Da sprang der alte Wunderlich vom Sopha auf und fragte:

»Um die Beiden frei zu machen?«

»Ja.«

»Nun ja; nun gut! So machen Sie doch! Was stehen Sie denn noch da und halten Maulaffen feil! Packen Sie sich doch, daß Sie hinaus und fort kommen.«

»Aber Alter!« bat die Försterin.

»Du bist stille, ganz stille, Barbara! Die beiden Gefangenen müssen heraus aus dem Loche! Und wer das fertig bringen kann, der mag sich sputen, sonst werfe ich ihn hinaus!«

»Das geht natürlich auf mich!« sagte Arndt.

»Ja! Oder soll ich es Ihnen noch schriftlich geben, oder gar als Arie componirt und in Noten gesetzt?«

»Danke! Wenn Sie es für so sehr eilig halten, so laufen Sie, mir einen Schlitten zu besorgen. Ich habe Einiges einzupacken, was ich mitnehmen muß.«

»Ist es viel? Nimmt es großen Platz weg?«

»Nein.«

»Brauchen Sie lange?«

»Fünf Minuten. Ehe Sie aber in die Stadt kommen und den Schlitten bringen, vergeht weit über eine Stunde.«

»Das wollen wir doch sehen! Wenn es sich um Eduard Hauser und das Engelchen handelt, da bin ich mit dem Schlitten gerade so schnell da, wie Sie mit dem Einpacken fertig sind. Sputen Sie sich also!«

Er zog die Pelzstiefel an und ging hinaus.

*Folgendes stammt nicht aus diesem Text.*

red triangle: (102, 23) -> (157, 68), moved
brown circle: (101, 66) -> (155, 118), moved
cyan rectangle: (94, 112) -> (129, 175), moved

Arndt begab sich nach seinem Stübchen. Was er einpackte, das waren nur kleine Gegenstände, welche bei einer vielleicht nothwendigen Verkleidung gebraucht wurden. Er war aber noch nicht ganz fertig, so klopfte es an die Thür.

»Wer draußen?« fragte er.

»Ich!« ertönte Wunderlichs Stimme.

»Was! Doch nicht etwa bereits aus der Stadt?«

»Das geht Niemanden etwas an! Der Schlitten steht bereit!«

Arndt war neugierig. Als er herunterkam, standen die alten Eheleute im Hausflur, und er hörte die gute Barbara in mißbilligendem Tone sagen:

»Aber Vater, Alter! Das geht denn doch nicht!«


// 758 //

»Nicht? Warum nicht, he? Wenn Du nämlich so freundlich bist, mir diese Frage zu gestatten.«

»Du selbst hast es ja noch nie gemacht!«

»Aber die Burschen!«

»Doch Du nicht!«

»Nun, so mache ich es heute!«

»Aber unserem lieben Herrn Arndt darfst Du es doch ganz unmöglich zumuthen!«

»Nicht? Warum nicht, he?«

»So einem feinen Manne!«

»Papperlapapp! Er ist um keinen Deut feiner als wir. Er ist kein Juxverderber. Paß auf! Wenn er meine Equipage sieht, ist er ganz vernarrt in sie.«

»Wo steht sie denn?« fragte Arndt.

Die Beiden, welche sich ganz allein geglaubt hatten, fuhren rasch zu ihm herum.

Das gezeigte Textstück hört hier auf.